Pagi ini, seperti Ahad pagi biasanya, aku menghadiri pengajian rutin yang diadakan oleh RUHI (Rumah Ukhuwah Hujjatul Islam) di rumah ust. Dr. Muhammad Ardiansyah, M.Pd.I. dan bersama beliau.

Ada tiga kitab yang kami kaji. Ada kitab Arbain fii Ushuluddin karangan Imam Ghazali, kitab al-Durus al-Fiqhiyyah al-halqh al-rabiah karangan Sayyid Abdurrahman Assegaf dan terakhir kitab Minhajul Abidin karangan imam Ghazali.

Pagi ini kita membahas bab ijtihad dari kitab al-Durus al-Fiqhiyyah al-halqh al-rabiah. Ijtihad adalah segala daya dan upaya yang dikerahkan oleh seorang mujtahid untuk mendapatkan suatu hukum syariat. Pintu ijtihad sampai saat ini masih terbuka lebar. Masalahnya tidak sembarang orang boleh berijtihad. Ada syarat-syarat ketat yang harus dipenuhi untuk menjadi seorang mujtahid, apalagi mujtahid mutlak seperti para imam madzhab. 

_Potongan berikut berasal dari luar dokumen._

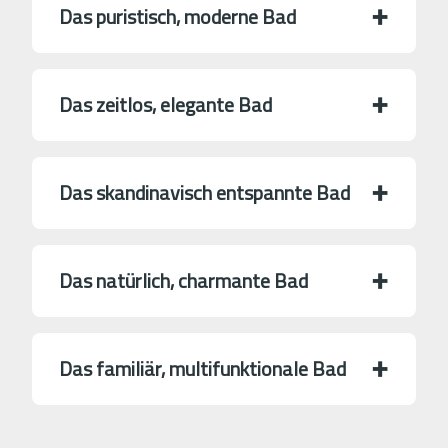
Das puristisch, moderne Bad
Das zeitlos, elegante Bad
Das skandinavisch entspannte Bad
Das natürlich, charmante Bad
Das familiär, multifunktionale Bad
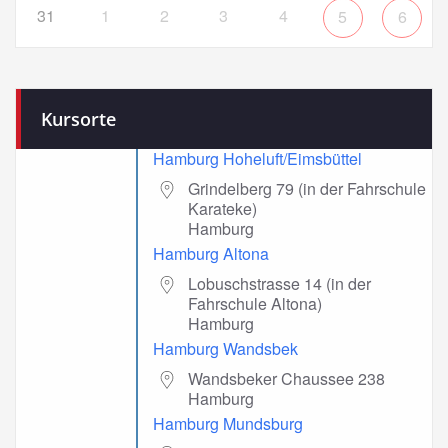
31
1
2
3
4
5
6
Kursorte
Hamburg Hoheluft/Eimsbüttel
Grindelberg 79 (in der Fahrschule
Karateke)
Hamburg
Hamburg Altona
Lobuschstrasse 14 (in der
Fahrschule Altona)
Hamburg
Hamburg Wandsbek
Wandsbeker Chaussee 238
Hamburg
Hamburg Mundsburg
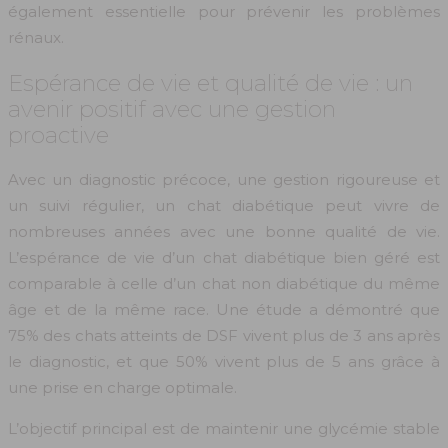
également essentielle pour prévenir les problèmes
rénaux.
Espérance de vie et qualité de vie : un
avenir positif avec une gestion
proactive
Avec un diagnostic précoce, une gestion rigoureuse et
un suivi régulier, un chat diabétique peut vivre de
nombreuses années avec une bonne qualité de vie.
L’espérance de vie d’un chat diabétique bien géré est
comparable à celle d’un chat non diabétique du même
âge et de la même race. Une étude a démontré que
75% des chats atteints de DSF vivent plus de 3 ans après
le diagnostic, et que 50% vivent plus de 5 ans grâce à
une prise en charge optimale.
L’objectif principal est de maintenir une glycémie stable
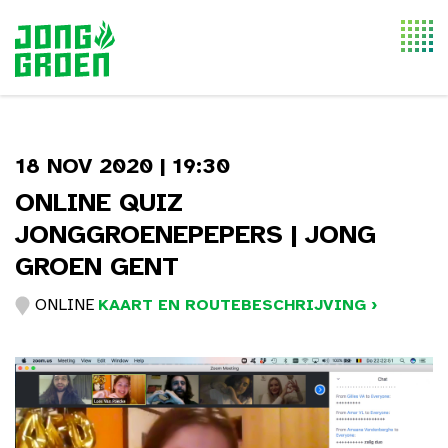
Togg
navi
18 NOV 2020 | 19:30
ONLINE QUIZ
JONGGROENEPEPERS | JONG
GROEN GENT
ONLINE
KAART EN ROUTEBESCHRIJVING ›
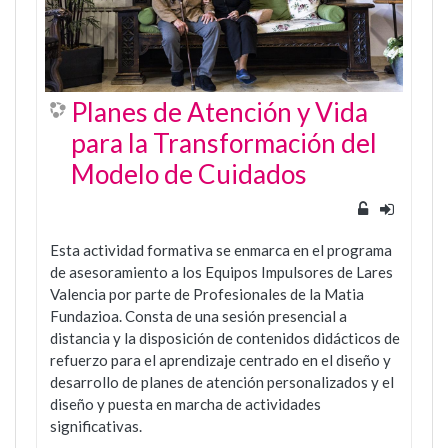
Planes de Atención y Vida
para la Transformación del
Modelo de Cuidados
Esta actividad formativa se enmarca en el programa
de asesoramiento a los Equipos Impulsores de Lares
Valencia por parte de Profesionales de la Matia
Fundazioa. Consta de una sesión presencial a
distancia y la disposición de contenidos didácticos de
refuerzo para el aprendizaje centrado en el diseño y
desarrollo de planes de atención personalizados y el
diseño y puesta en marcha de actividades
significativas.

Salah satu syarat yang harus dipenuhi oleh seorang mujtahid adalah menguasai ilmu-ilmu Al-Qur'an, Sunnah, Ushul fiqh, bahasa Arab, Ijma', qiyas dan lain-lain. Syarat-syarat tersebut wajib dipenuhi oleh seorang mujtahid. Masalahnya saat ini tidak semua orang mampu untuk memenuhi syarat-syarat tersebut. Maka dari itu disebutkan dalam buku ini bahwa kita semua diwajibkan untuk bertkaklid ke salah satu imam madzhab yang empat (Hanafi, Maliki, Syafi'i dan Hambali).

Sebenarnya madzhab di dalam Islam tidak hanya terbatas pada empat madzhab di atas. Ada madzhab-madzhab lain yang sempat eksis namun tidak lestari dan tidak dipakai lagi ajarannya saat ini. Prof. Didi Hafidhuddin pernah mengatakan sekitar ada 18 Madzhab yang ada, diantaranya seperti madzhab Al-Tsauri atau madzhab al-Laits.

Saat ini sulit sekali mencari seseorang yang memenuhi syarat-syarat seorang mujtahid. Maka dari itu kita disuruh untuk bertkaklid ke salah satu madzhab. Bertkaklid itu dibolehkan dalam Islam, tentunya bertkaklid kepada seorang yang otoritatif dalam bidang itu. Tentu para imam madzhab adalah orang-orang yang otoritatif dan layak untuk diikuti. Terlebih lagi bagi orang awam. 

Orang awam sangat dianjurkan untuk bertkaklid. Cukup bagi mereka gurunya sebagai dalil. Maka sebenarnya kurang beradab jika orang awam menanyakan mana dalilnya kepada seorang guru. Bagi orang awam cukup baginya tau kalo shalat lima waktu itu wajib, puasa itu wajib dan lain lain. Jika mereka diberikan dalil pun, mereka tidak akan mampu mengambil kesimpulan hukum dari dalil tersebut (istinbath hukm).

Jika mereka ingin mengetahui dalil-dalil dari suatu ibadah, maka wajib baginya untuk belajar. Karena itu konsekuensinya. Tetapi tetap dia masih tetap harus bertaklid. Kedudukannya berubah, dari taklid awam menjadi taklid Istidlali. Taklid Istidlali itu adalah seseorang taklid bukan sekedar ikutan saja, tetapi dia mengetahui dalil-dalil dari hukum suatu ibadah yang dia lakukan.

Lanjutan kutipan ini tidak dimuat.